> Records for the task:

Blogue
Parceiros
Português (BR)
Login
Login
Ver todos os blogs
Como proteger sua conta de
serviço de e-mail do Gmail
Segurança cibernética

--

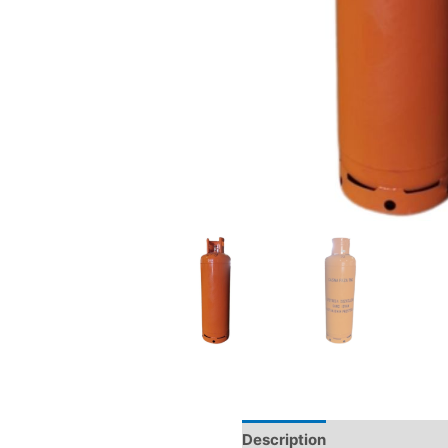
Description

==

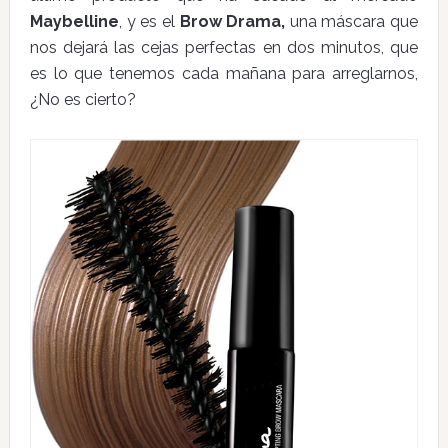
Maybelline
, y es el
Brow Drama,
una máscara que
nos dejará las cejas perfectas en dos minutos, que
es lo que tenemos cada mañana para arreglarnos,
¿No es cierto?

> Exercise:
Of all the entries above, retype exactly the lines from the line with "Como proteger sua conta de" to the line with "Segurança cibernética", both included, and no others.

> Problem solution:
Como proteger sua conta de
serviço de e-mail do Gmail
Segurança cibernética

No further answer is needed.